Was die fünf Sektionen der Ausstellung miteinander verbindet, ist Carlo Mollinos Wille zum Illusionismus. Gleich zu Anfang sieht man die Videoaufzeichnung eines Gesprächs mit der mit ihm befreundeten Künstlerin Carol Rama, die von ihm ein anmutiges Porträt entwirft und ihn als Tänzer charakterisiert, als Erbauer eines eigenen Lebenstheaters, in dem es einen Regisseur, einen Hauptdarsteller, einen Requisiteur gab. Sie alle trugen den Namen Mollino.

Die Welt wurde ihm zur beschwingten, tänzerisch schwebenden und graziösen Linie. Nach seinen Anfängen im Funktionalismus der Moderne mit der Casa di Fascio in Voghera (Pavia) und der Zentrale des Landwirtschaftsverbandes in Cuneo ließ er schon Mitte der 1930er-Jahre alles fahren, was an Nüchternheit erinnerte, und ließ stattdessen das Barock aufleben, farbenreich, ausgreifend kurvig, traumwandlerisch grotesk.

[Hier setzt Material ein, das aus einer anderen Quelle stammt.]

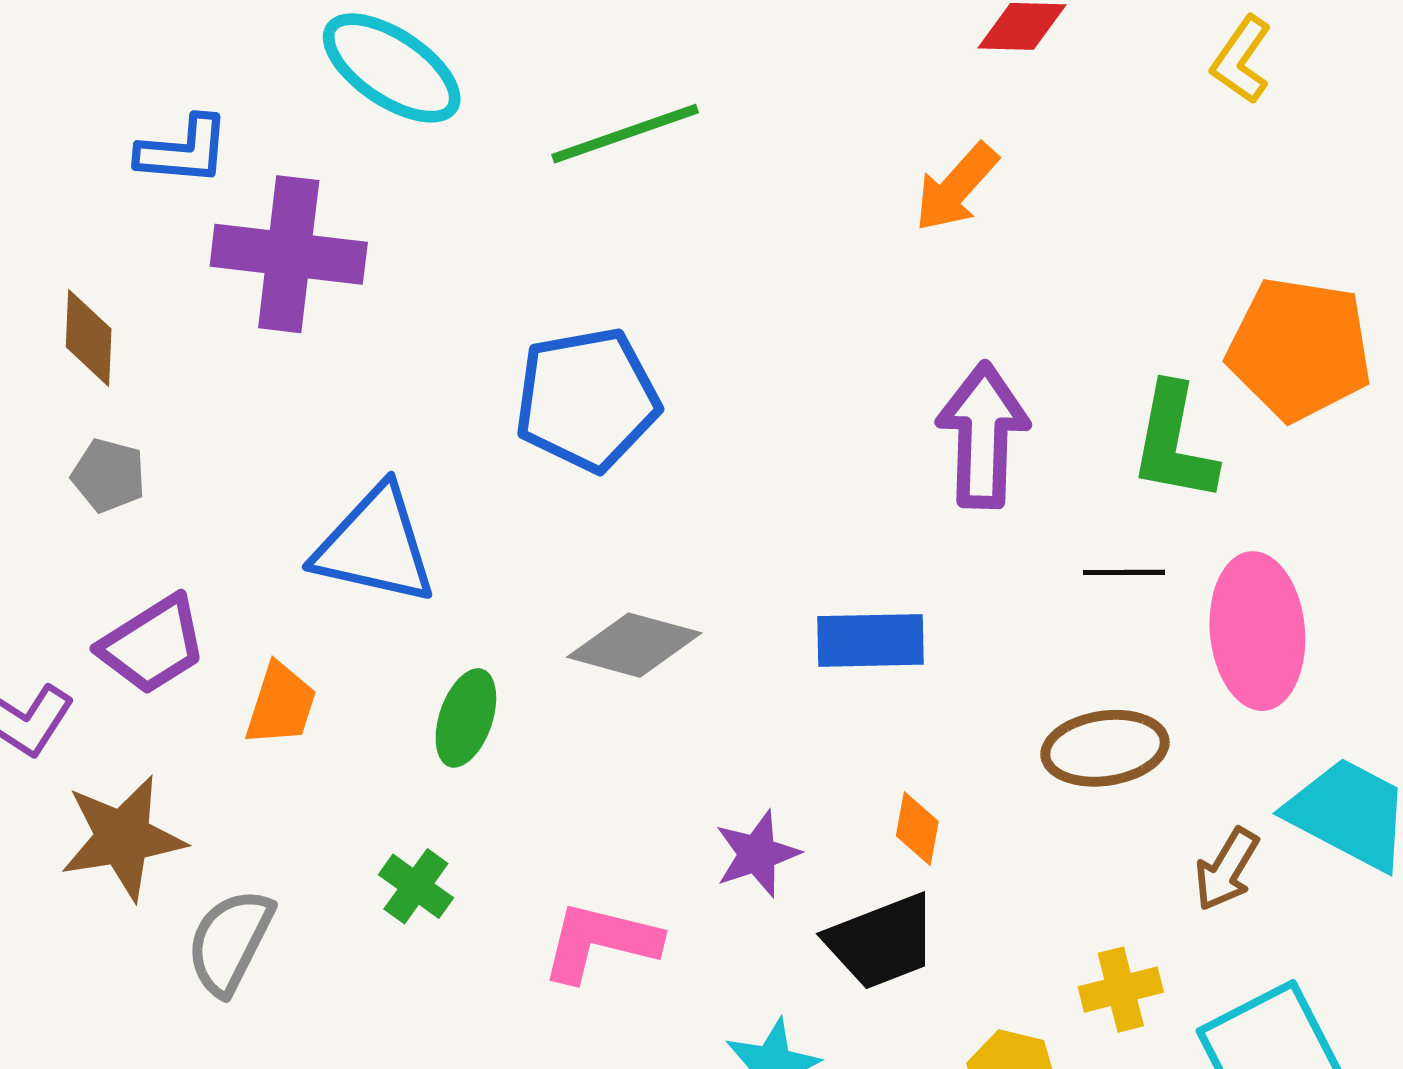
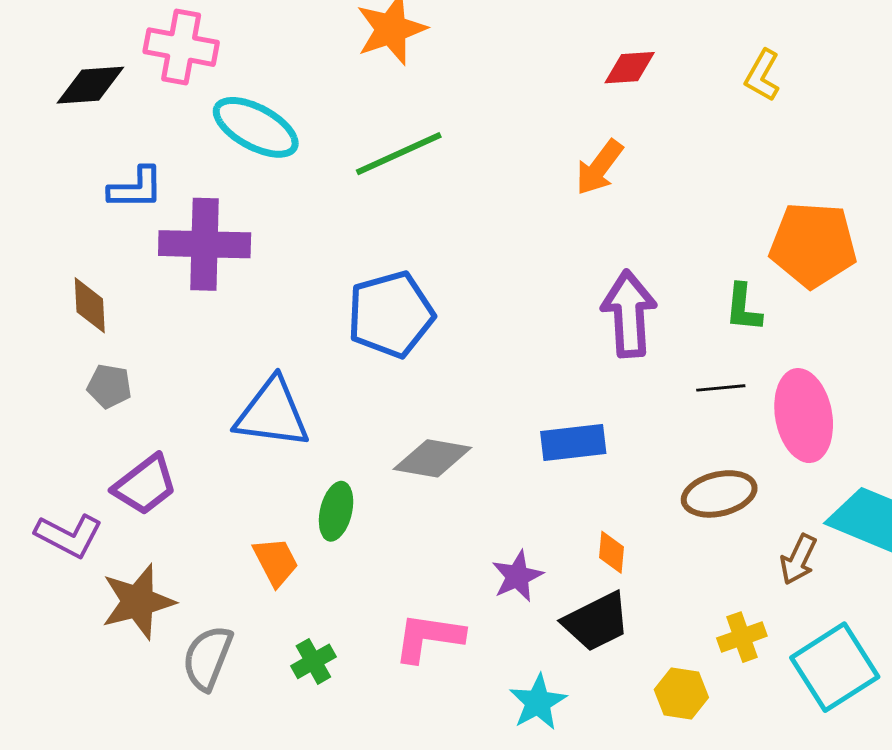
green L-shape: (1174, 443) -> (743, 308), size x0.7
orange trapezoid: (281, 704) -> (276, 562), moved, turned -40
green cross: (416, 886) -> (313, 661), moved, turned 30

Das zeigt die atmosphärisch ziemlich asketisch geratene Retrospektive mit fast 300 Exponaten, ob es nun ein sich die Wand entlangschlängelnder Garderobehaken von 1940 ist, sein Entwurf als pure Lichtillumination für einen Stand eines Fabrikanten von Sicherheitsglas auf der Turiner Automesse 1956, die zahlreichen sorgsam konzipierten Einzelpublikationen und Zeitschriftenveröffentlichungen, die Gebäude, Sessel, Lampen oder Tische mit eigenwilligem Fischgrätentrageskelett aus Holz.

Virtuosität

Dass der unzeitgemäße Mollino in den 1980er-Jahren von postmodernen Malern wie David Salle wiederentdeckt wurde, war kein Zufall. Dass heute - abgesehen von einigen mittelgroßen Ausstellungen in der Zwischenzeit und den Aktivitäten der beiden Ferraris -, in einer Zeit, in der die Postmoderne als historisch verbuchbarer, mittlerweile kommerzialisierter Geschmacksunfall in Museen groß gewürdigt wird, dasselbe passiert, ist erst recht kein Zufall. Denn Carlo Mollino spricht zu uns - in seiner Virtuosität, in seinem Willen zur ironisch grundierten Fusion. In seiner Originalität, die jede Tiefe scheut. Und in seiner Lust, alles zu integrieren, eine Fotografie Man Rays ebenso wie den Schwung von Mantelfalten, den Elan des selbst designten roten Rennwagens, den Mollino eigenhändig in Le Mans fuhr, oder Anrüchiges wie Aktaufnahmen.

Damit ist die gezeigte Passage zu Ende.